The Meg (2018) ☆ ☆

I love shark movies, and I’ve been looking forward to this one for a long time.  The mere idea of carcharodon megalodon is exciting, if terrifying, to me, and I’m amazed that no major movie until now has ever dared to exploit it (I do not count those appalling Asylum-produced travesties for the Syfy channel).  Steve Alten’s book was published twenty years ago, so this movie has been a long time coming.  And, of course, the end result is largely disappointing.

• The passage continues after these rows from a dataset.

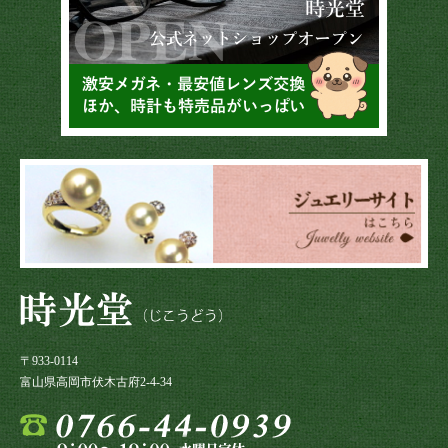
〒933-0114
富山県高岡市伏木古府2-4-34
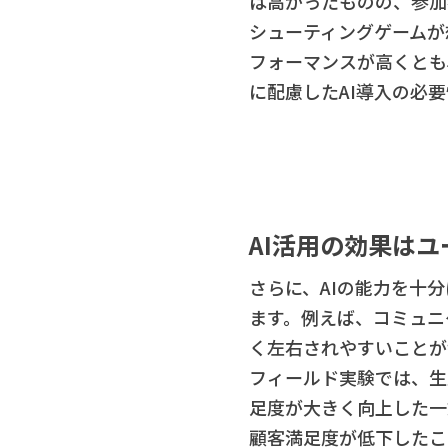
は高かったものの、参加
シューティングゲームが
フォーマンスが高くとも
に配慮したAI導入の必
AI活用の効果は
さらに、AIの能力を十
ます。例えば、コミュニ
く左右されやすいことが
フィールド実験では、生
足度が大きく向上した一
顧客満足度が低下したこ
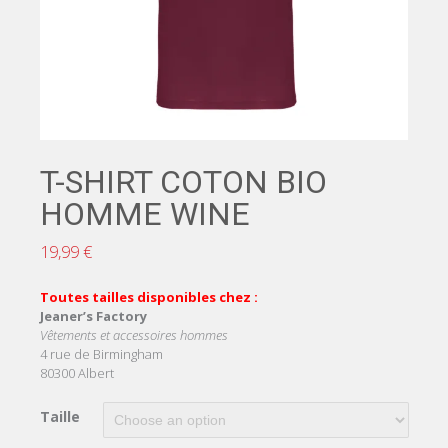
T-SHIRT COTON BIO
HOMME WINE
19,99
€
Toutes tailles disponibles chez :
Jeaner’s Factory
Vêtements et accessoires hommes
4 rue de Birmingham
80300 Albert
Taille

Jon Turtletaub’s film shows some promise, but it changes so many details of Alten’s book as to be unrecognizable.  A secret channel in the deepest of oceanic deeps is revealed to be home to spectacular marine life, including the largest apex predator the world has ever known.  And in exploring these deeps, people lead the thing out into the big wide world.  As the seventy-foot shark begins its feeding frenzy, the crew that inadvertently let it loose tries to capture it, then kill it.  But can they prevent the prehistoric predator from rewriting history?

To its credit the movie has a sense of humor about itself, and some of its frightening moments are fairly scary (but not enough to give me nightmares the way Jaws did).  The story generally makes sense, even as it abandons its family-centered origin story.  But it rarely takes itself seriously enough to have a real impact.  Jason Statham is stalwart and brave as Jonas Taylor, and Bingbing Li is excellent as his female counterpart, Suyin.  It is nice to see their relationship develop and mature, even as the giant shark tries to devour them.  But Rainn Wilson as the billionaire funding the project is just as silly as one would expect.

One aspect essentially ruins this for me, repeatedly.  Although no human being in history has ever seen anything as large, magnificent or terrifying as a seventy-foot megalodon shark, once the thing surfaces, it is treated as just another shark.  The scientists that discover it are awed, but not frightened enough to get into the water with it.  It swims into a crowded beach area with a dorsal fin the size of a sailboat with little fanfare.  Sure, people panic because someone yells “Shark!” but there is not one single exclamation like “Look at the size of that monster!” or “What the hell is that?” or anyone screaming as if they have just seen the devil himself.  Ultimately, this is just another shark in just another shark movie, and that’s too bad.  It had the promise of so much more, and it settles for so much less.  ☆ ☆.  4 September 2018.